Angkor Wat di Kamboja dinobatkan sebagai landmark ikonik nomor satu di Asia menurut TripAdvisor, mengukuhkan statusnya sebagai objek wisata paling ikonis dan paling diminati di kawasan ini. Perdana Menteri Kamboja, Hun Manet, mengumumkan hal tersebut dalam teks yang diunggah di platform media sosial resminya. TripAdvisor Travellers’ Choice Landmarks menampilkan beberapa objek wisata paling bersejarah di Asia yang sangat direkomendasikan oleh komunitas perjalanan global TripAdvisor. Angkor Wat menjadi landmark nomor 1 di dunia untuk tahun kedua berturut-turut, dengan Taj Mahal di India dan Kuil Buddha Berbaring (Wat Pho) di Thailand masing-masing menduduki posisi kedua dan ketiga di kawasan ini.

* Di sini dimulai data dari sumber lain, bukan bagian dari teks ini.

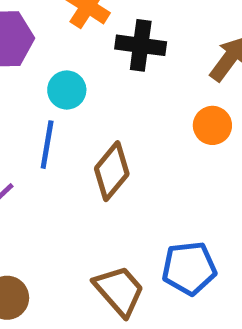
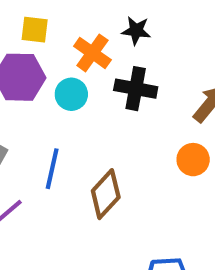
cyan circle: (67, 90) -> (71, 94), moved

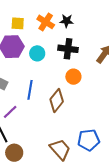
orange cross: (92, 53) -> (46, 22), moved
orange circle: (193, 160) -> (73, 77), moved

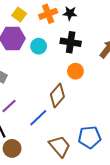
orange cross: (46, 22) -> (48, 14), turned 36
yellow square: (18, 23) -> (19, 15), turned 32
blue line: (30, 90) -> (38, 118), moved, turned 36

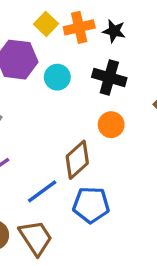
yellow square: (19, 15) -> (46, 24), moved
blue pentagon: (90, 137) -> (91, 205), moved
brown trapezoid: (60, 146) -> (36, 238), moved

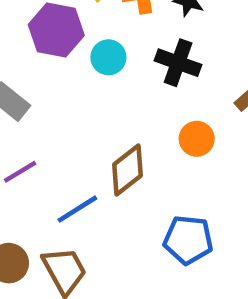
orange circle: (111, 125) -> (197, 139), moved
blue pentagon: (91, 205) -> (188, 240), moved

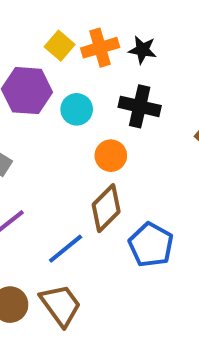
orange circle: (197, 139) -> (111, 156), moved
blue pentagon: (188, 240) -> (151, 245), moved, turned 30

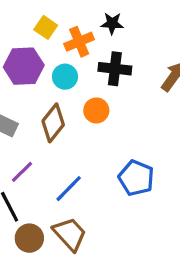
orange cross: (100, 48) -> (79, 42), moved
brown diamond: (106, 208) -> (53, 123), moved

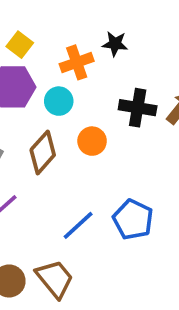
yellow square: (46, 27) -> (20, 45), moved
black cross: (115, 69) -> (138, 108), moved
blue line: (69, 189) -> (78, 225), moved

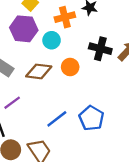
brown diamond: (43, 152) -> (39, 71), turned 50

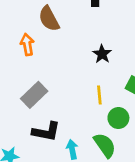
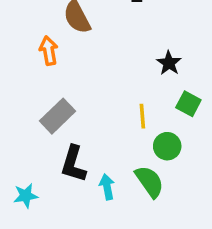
black star: (102, 54) -> (169, 63), moved
black L-shape: (46, 132) -> (73, 164), turned 96

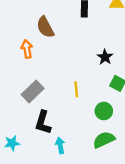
yellow line: (142, 116) -> (76, 89), moved
green semicircle: (149, 182) -> (104, 140), moved, turned -80
cyan arrow: (107, 187) -> (60, 145), moved

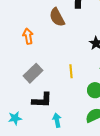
brown semicircle: (45, 27) -> (57, 17), moved
black L-shape: (43, 123) -> (42, 100), turned -105

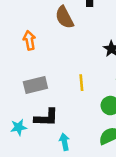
gray rectangle: (33, 73) -> (35, 85), turned 30
cyan star: (15, 118) -> (19, 127), moved

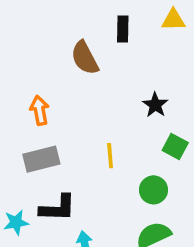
orange arrow: (29, 40) -> (40, 110), moved

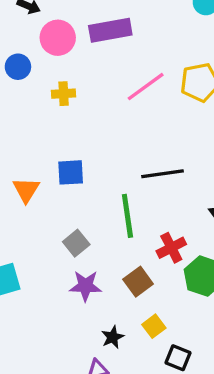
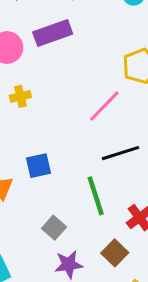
pink line: (146, 87) -> (104, 106), moved

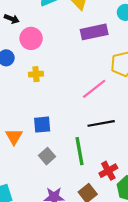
purple rectangle: (53, 33) -> (94, 32), moved
gray square: (54, 228) -> (47, 156), moved

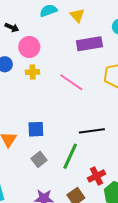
yellow cross: (36, 74) -> (33, 72), moved
pink line: (94, 89) -> (71, 82), moved, turned 70
green line: (80, 151) -> (70, 156), turned 32

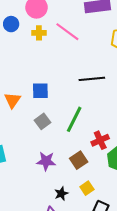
pink line: (71, 82) -> (67, 32), moved
black line: (92, 131) -> (92, 79), moved

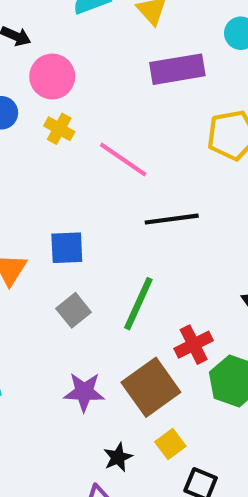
pink line: (67, 32) -> (123, 160), moved
yellow cross: (39, 33) -> (59, 129), turned 32
brown square: (79, 160) -> (151, 387), size x1.5

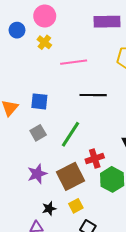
pink line: (123, 160) -> (74, 62), turned -50
purple star: (84, 392) -> (37, 174), turned -30

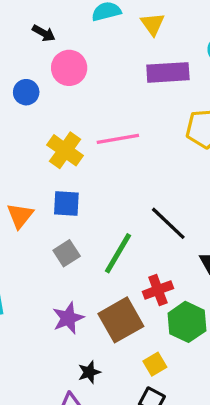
yellow cross: (44, 42) -> (65, 150), moved, size x1.5
black line: (93, 95) -> (168, 223), moved, turned 45
yellow square: (76, 206) -> (155, 364), moved

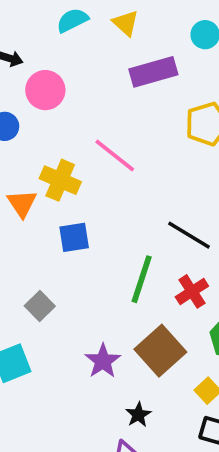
pink line: (118, 139) -> (115, 155), turned 60
orange triangle: (20, 216) -> (22, 203), moved
gray square: (67, 253) -> (40, 306), moved
red cross: (158, 290) -> (192, 291), moved

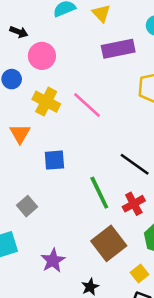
yellow cross: (60, 180) -> (46, 102), moved
green line: (142, 279) -> (99, 193), turned -48
purple star: (103, 361) -> (53, 261), moved

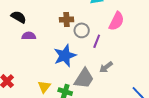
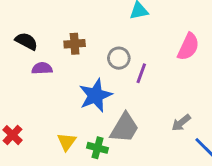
brown cross: (67, 20) -> (75, 44), moved
pink semicircle: (117, 21) -> (188, 47), moved
gray arrow: (106, 67) -> (181, 123), moved

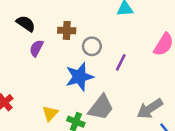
gray circle: (119, 58) -> (92, 46), moved
purple semicircle: (42, 68) -> (36, 48), turned -66
gray arrow: (181, 123) -> (150, 109), size x1.5

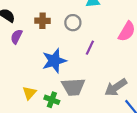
gray circle: (92, 46) -> (73, 23), moved
gray trapezoid: (101, 107) -> (73, 87), turned 50

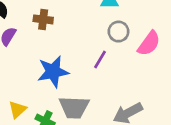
gray circle: (73, 23) -> (118, 32), moved

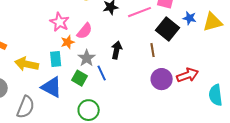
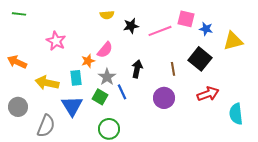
blue star: (190, 18) -> (206, 29), moved
pink star: (60, 22) -> (56, 41), moved
black square: (168, 29) -> (200, 59), moved
purple circle: (162, 79) -> (164, 98), moved
blue triangle: (52, 87) -> (72, 106), turned 30

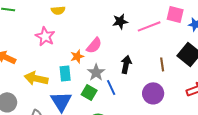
yellow semicircle: (107, 15) -> (58, 10), moved

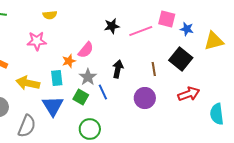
pink star: (45, 36) -> (37, 41), turned -30

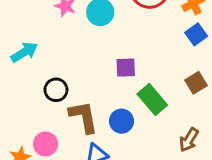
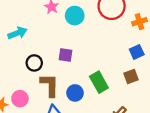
blue square: (196, 34) -> (137, 52), moved
purple square: (126, 68) -> (66, 55), moved

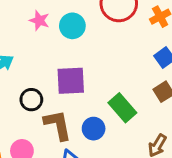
purple square: (66, 55) -> (71, 81), size x1.5

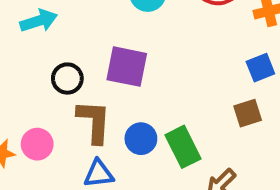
green rectangle: (122, 108) -> (183, 147), moved

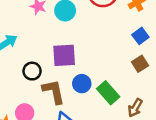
blue circle: (141, 139) -> (82, 84), moved

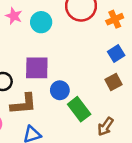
blue circle: (82, 84) -> (60, 90), moved
brown L-shape: (54, 92) -> (24, 104), turned 92

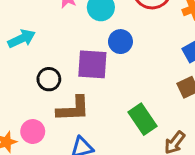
blue circle: (60, 90) -> (120, 42), moved

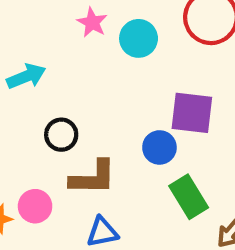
blue circle: (120, 42) -> (159, 147), moved
purple square: (92, 64) -> (192, 113), moved

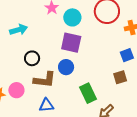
purple square: (192, 113) -> (71, 43), moved
blue circle: (159, 147) -> (66, 67), moved

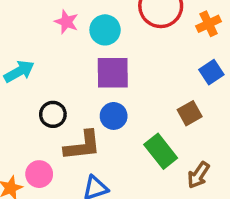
brown square: (120, 77) -> (190, 113), moved

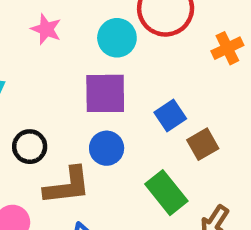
orange cross: (209, 24) -> (227, 48), moved
cyan circle: (105, 30) -> (117, 38), moved
blue square: (211, 72) -> (170, 116), moved

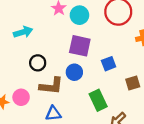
cyan circle: (117, 38) -> (79, 15), moved
brown square: (203, 144) -> (133, 83), moved

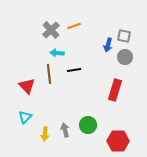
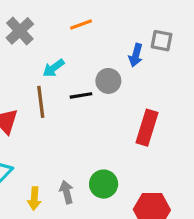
gray cross: (51, 30) -> (20, 31), moved
cyan arrow: (57, 53) -> (54, 68), turned -40
gray circle: (125, 57) -> (108, 81), moved

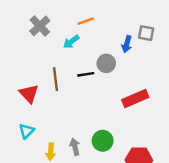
cyan arrow: (54, 68) -> (71, 42), moved
red rectangle: (147, 128) -> (135, 98), turned 50

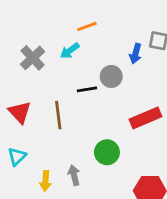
gray cross: (40, 26) -> (33, 58), moved
brown line: (55, 79) -> (58, 115), moved
green circle: (103, 141) -> (107, 152), moved

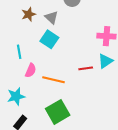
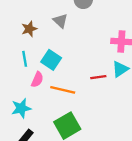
brown star: (29, 14) -> (29, 29), moved
cyan square: (49, 39) -> (51, 60), moved

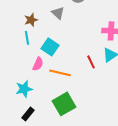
cyan line: (25, 59) -> (27, 38), moved
red line: (98, 77) -> (91, 62), turned 72

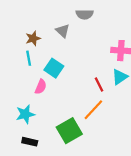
orange line: (60, 73) -> (93, 110), moved, turned -60
black rectangle: (28, 114) -> (30, 142), turned 64

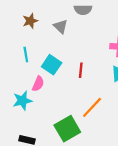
brown star: (33, 38) -> (30, 21), moved
red line: (99, 85) -> (81, 70), moved, turned 32
cyan star: (25, 114) -> (22, 101), moved

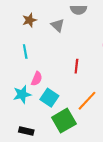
cyan square: (52, 65) -> (49, 98), moved

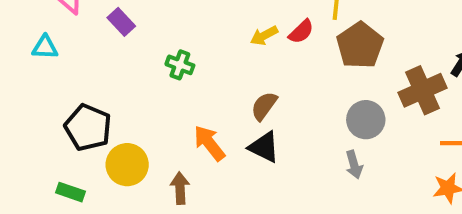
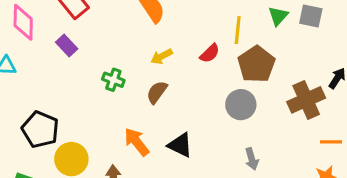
yellow arrow: (264, 36) -> (162, 56), moved
brown semicircle: (264, 106) -> (157, 92), moved
gray circle: (366, 120) -> (241, 105), moved

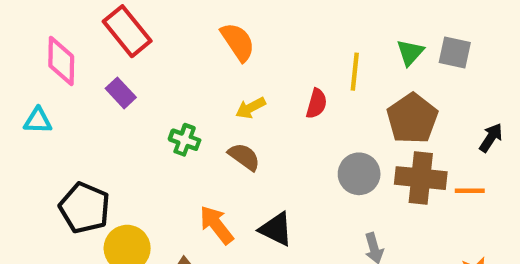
red semicircle: (210, 53) -> (316, 104), turned -30
brown pentagon: (256, 64) -> (412, 118), moved
brown semicircle: (157, 92) -> (244, 157), turned 90
brown cross: (306, 100) -> (421, 178), moved, turned 30
orange line: (331, 142) -> (470, 191), moved

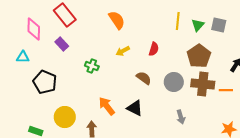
yellow line: (355, 72) -> (178, 21), moved
brown semicircle: (244, 157) -> (144, 78), moved
black pentagon: (85, 208) -> (45, 82), moved

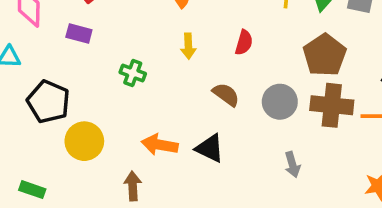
purple rectangle: (62, 44) -> (79, 34), turned -32
yellow arrow: (123, 51) -> (188, 46), turned -64
orange arrow: (107, 106) -> (160, 145), turned -42
yellow circle: (65, 117) -> (84, 141), moved

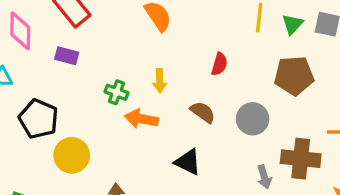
yellow arrow: (188, 46) -> (160, 81), moved
brown pentagon: (325, 55) -> (294, 76), turned 30
brown cross: (332, 105) -> (301, 159), moved
orange arrow: (160, 145) -> (141, 119), moved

Pada laporan terbaru, Taman Arkeologi Angkor menarik total 618.771 pengunjung internasional selama tujuh bulan pertama tahun ini, menunjukkan peningkatan sebesar 5,8 persen dari tahun sebelumnya. Selain sebagai destinasi utama wisata, Taman Arkeologi Angkor juga telah menjadi sumber pendapatan utama bagi Kamboja, menghasilkan pendapatan sekitar 28,6 juta dolar AS dari penjualan tiket pada periode Januari hingga Juli 2025. Pendapatan tersebut diinvestasikan kembali untuk konservasi dan pelestarian candi, mengingat sifat rapuh candi dan struktur kuno yang mengharuskan pekerjaan konservasi yang berkelanjutan.
Angkor Wat, salah satu landmark paling ikonis di dunia, terletak di Taman Arkeologi Angkor yang terdaftar sebagai Warisan Dunia UNESCO di provinsi Siem Reap, Kamboja. Kompleks candi tersebut merupakan bukti kemegahan Kekaisaran Khmer, yang berkembang antara abad ke-9 dan ke-13. Dibangun awalnya sebagai candi Hindu yang didedikasikan untuk Dewa Wisnu, Angkor Wat kemudian diubah menjadi candi Buddha yang terus berfungsi sebagai tempat ibadah hingga saat ini. Dengan relief dasar yang rumit, menara yang menjulang tinggi, dan struktur batunya yang masif, Angkor Wat merupakan cerminan keahlian luar biasa peradaban Khmer kuno. Kompleks candi ini dibangun oleh raja-raja Kekaisaran Khmer secara berurutan selama beberapa abad, kontribusi pada perkembangan dan perluasan kota suci ini. Taman Arkeologi Angkor juga merupakan keajaiban teknik dengan sistem waduk, kanal, dan irigasi canggih yang menopang populasi wilayah tersebut selama puncak kejayaannya.